8 Egyptian rights organizations issue recommendations to ensure regime’s seriousness

Eight Egyptian rights organizations have issued several recommendations aimed to ensure that the regime’s supposed new approach to political prisoners would offer positive results rather than a mere show.

Eight leading Egyptian human rights organizations on 5 May, issued a series of recommendations  which are aimed at ensuring that the regime’s supposed new approach to political prisoners results in something more than another public relations stunt.

The rights organizations welcomed the new focus on releasing political prisoners as an “overdue,” “necessary,” and “urgent” step, given the tens of thousands of prisoners of conscience in Egypt’s jails. In fact, freeing all political prisoners was the first of the seven steps that rights organizations proposed last year to stop Egypt’s “unprecedented erosion of human rights.”
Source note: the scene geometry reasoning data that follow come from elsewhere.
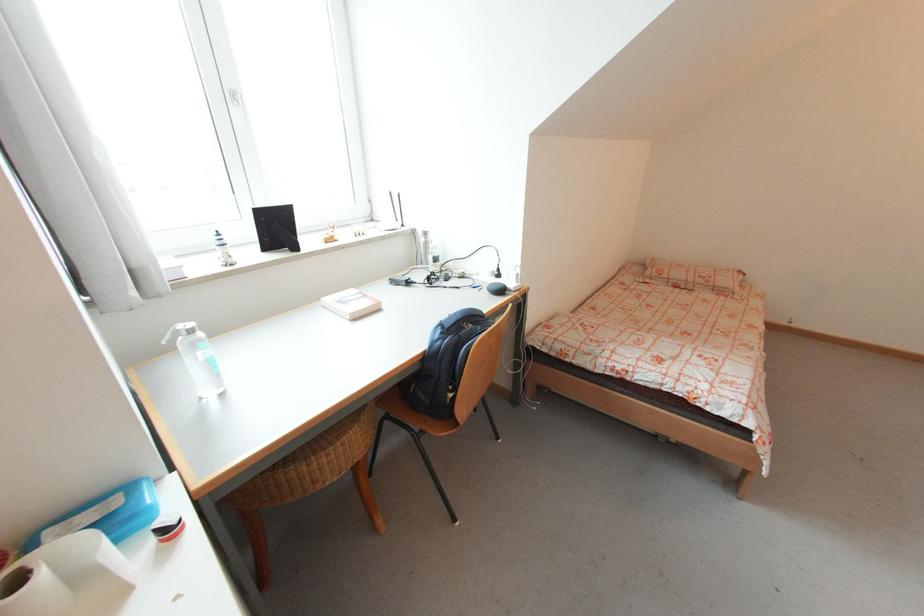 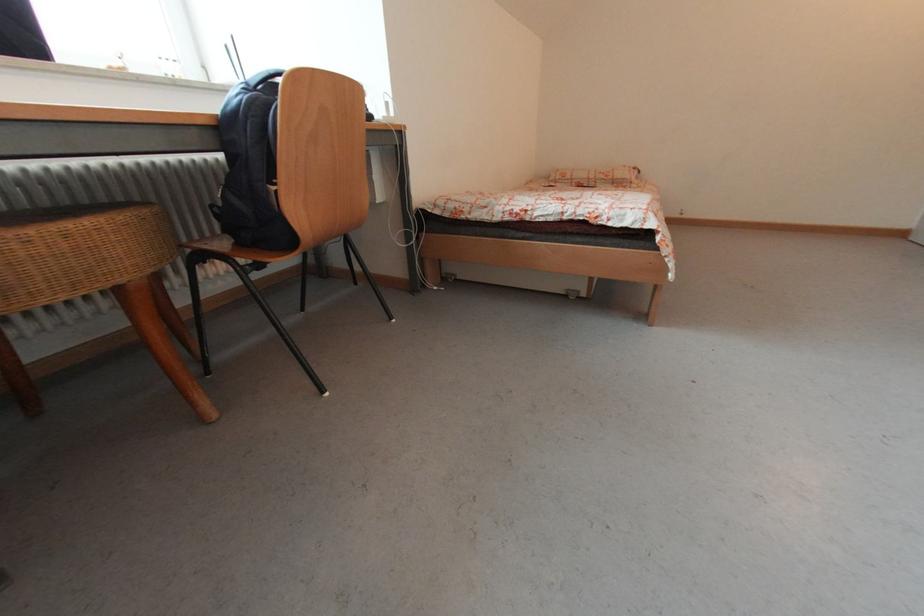 Question: The first image is from the beginning of the video and the second image is from the end. How did the camera likely rotate when shooting the video?

Choices:
 (A) Left
 (B) Right
 (C) Up
 (D) Down

Answer: (B) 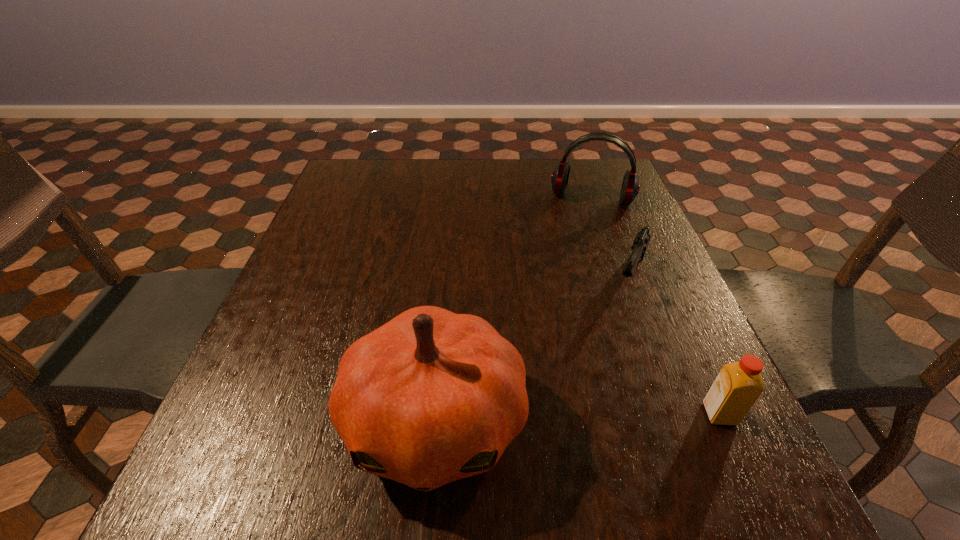 I want to click on vacant space on the desktop that is between the pumpkin and the orange juice and is positioned at the end of the barrel of the gun, so pyautogui.click(x=570, y=417).

Locate an element on the screen. The width and height of the screenshot is (960, 540). free space on the desktop that is between the pumpkin and the orange juice and is positioned on the ear cups of the third shortest object is located at coordinates (540, 418).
Yet, the groups noted, previous efforts to address the issue—such as the creation of the Presidential Pardon Committee in 2016, which soon fizzled out before Abdel Fattah al-Sisi ordered it reactivated last week—saw only sporadic, seemingly random releases alongside an even greater number of arrests, leading the number of political prisoners to continue to grow over time.

They therefore called on authorities to release anyone held in freedom of expression cases, all individuals who have spent more than two years in pretrial detention, including those subjected to case recycling, and anyone convicted in an unfair emergency court.

The groups also urged the Pardon Committee to set a timeline for its work, announce the names of those released, and provide the possibility of appeal for those whose cases are rejected.

Even following these steps, the organizations concluded, will not resolve Egypt’s political prisoner crisis unless authorities discontinue their abuse of the pretrial detention system and their “revolving door” policy of making new arrests even as they release other political prisoners.

Adding further weight to the organizations’ final point, the recent wave of releases was accompanied by the arrest of political science researcher Amgad Gabbas at Cairo International Airport, it has emerged today.

Gabbas was reportedly detained on unclear charges at the airport as he arrived in Egypt for Eid al-Fitr, joining other researchers and human rights defenders like Patrick George Zaki in being detained upon arrival in Egypt. The now-defunct Arabic Network for Human Rights Information referred to Cairo’s airport as “a trap for critics and opponents.”

Meanwhile, another researcher, Ahmed Samir Santawy, faces his retrial in an emergency court on bogus false news charges on May 9.

It is also noteworthy that according to Daarb news website, activist Ahmed “Rigo” Maher on 4 May wrote a letter decrying his continued arbitrary detention and the lack of any evidence against him. The letter marked two years since he was first arrested.